By Terry Trucco
Spa therapists are a lot like craft bartenders – turn them loose with exotic new ingredients and techniques, and they’re happy.
As it happens, we’re big fans of plain vanilla – a basic massage by a skilled therapist makes our senses dance – but mash-ups that blend several treatments into one uber-experience have their charms. This week a slew of spas unveiled their latest creations designed to promote wellness, renewal and repeat visits at the annual International Spa Association event in New York. Five treatments – and a nifty fitness apparatus – grabbed our attention. And yes, we even found a couple of hotel – and New York — connections.
The Sleep Inducer
Mohonk Mountain House, an updated Victorian retreat 90 miles north of New York City, opened during the Ulysses S. Grant administration. But its specialty is balms for modern ailments, including treatments for the ravages of wearing high heels and sleep deprivation. The latter, introduced this summer, begins with a massage of organic lavandin, rosewood, clary sage and bergamot essential oils (it smells a lot like Earl Grey tea) and culminates with a soak in a hydrotherapy tub powered by Dead Sea salts for a grand total of 90 minutes ($185). Cool detail: Hope Gillerman, who designed the treatment’s products, teaches the Alexander Technique in New York City.

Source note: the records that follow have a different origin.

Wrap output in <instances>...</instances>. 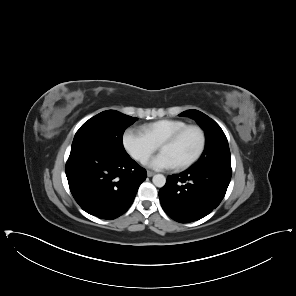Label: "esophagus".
<instances>
[{
  "instance_id": "obj_1",
  "label": "esophagus",
  "mask_w": 296,
  "mask_h": 296,
  "mask_svg": "<svg viewBox=\"0 0 296 296\" xmlns=\"http://www.w3.org/2000/svg\"><path fill=\"white\" fill-rule=\"evenodd\" d=\"M154 174H155V173L152 172V171H147V176H148V177H152Z\"/></svg>"
}]
</instances>
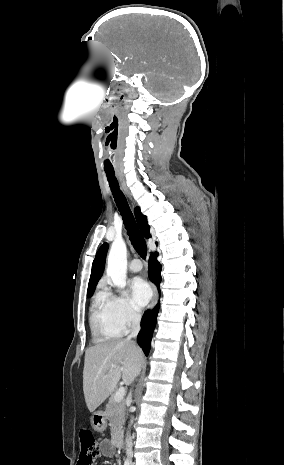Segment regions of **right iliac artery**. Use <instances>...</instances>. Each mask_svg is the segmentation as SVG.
<instances>
[{
    "instance_id": "obj_1",
    "label": "right iliac artery",
    "mask_w": 284,
    "mask_h": 465,
    "mask_svg": "<svg viewBox=\"0 0 284 465\" xmlns=\"http://www.w3.org/2000/svg\"><path fill=\"white\" fill-rule=\"evenodd\" d=\"M124 465H130V462L128 460H125Z\"/></svg>"
}]
</instances>
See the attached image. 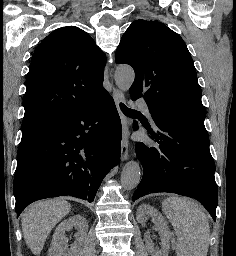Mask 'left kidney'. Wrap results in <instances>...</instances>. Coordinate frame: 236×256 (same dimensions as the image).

Thai Massage and Happy Feet
Not all massages are done with hands. The talk of the show was the fabric-swathed booth – reminiscent of a Moroccan tent – where Peter Bird, a therapist at the Miraval Resort and Spa in Tucson, Arizona, performed Naga Thai Massage with his feet. Yup, Bird, wearing black cotton socks, walked on the backs of willing participants, us included. And it felt great. Grabbing the fabric streamers allows him to stabilize his feet, distribute his weight (he’s slim, but he’s still a guy) and deepen the massage. In a nearby chair, a more conventional foot and leg massage unfolded, fueled by Clarins creams and oils, including Clarins Anti-Eau body treatment which — cool detail coming — hasn’t changed since it’s introduction in 1954.

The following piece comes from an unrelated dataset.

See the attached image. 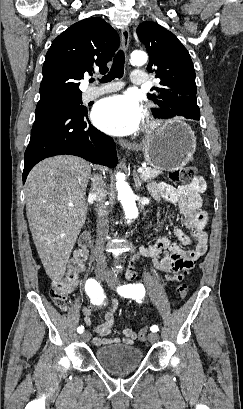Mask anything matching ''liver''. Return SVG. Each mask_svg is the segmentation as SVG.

Most spas won’t admit anyone under 16. Which is bad news for resort spas catering to families. This summer Kohler Waters Spa in Kohler, Wisconsin became the latest to cook up a menu of treatments for tweens and young teens of both sexes, ages 12 to 15, envious of mom’s massage or manicure – or dealing with skin problems. On the menu are facials, massages, make-up tutorials and the 50-minute Lavender Parfait Manicure that does everything a souped up grown-up manicure does (and at $77, is priced accordingly). Preceding the manicure are a milk soak, sea salt scrub, a paraffin dip and a shea butter massage. Cool detail: The locavore treatment uses milk from Wisconsin cows.
Australian Sound Effects
As proof spas are past treacly New Age music behold the latest treatment mash-up from Queensland, Australia’s Gold Coast. Devised by Petrina McInnes, a therapist at Gwinganna Lifestyle Retreat and a professional drummer for 15 years, Australian Spirit of Sound melds a hot-stone massage with a profusion of sounds and light vibrations designed to awaken the senses. At 80-minutes (A$240), the treatment packs a panoply of audible effects, including a rainstick that looks like a giant peppermill as well as music and native sounds like didgeridoo delivered through large headphones. Cool detail: Actor Hugh Jackman is an ownership partner in the spa.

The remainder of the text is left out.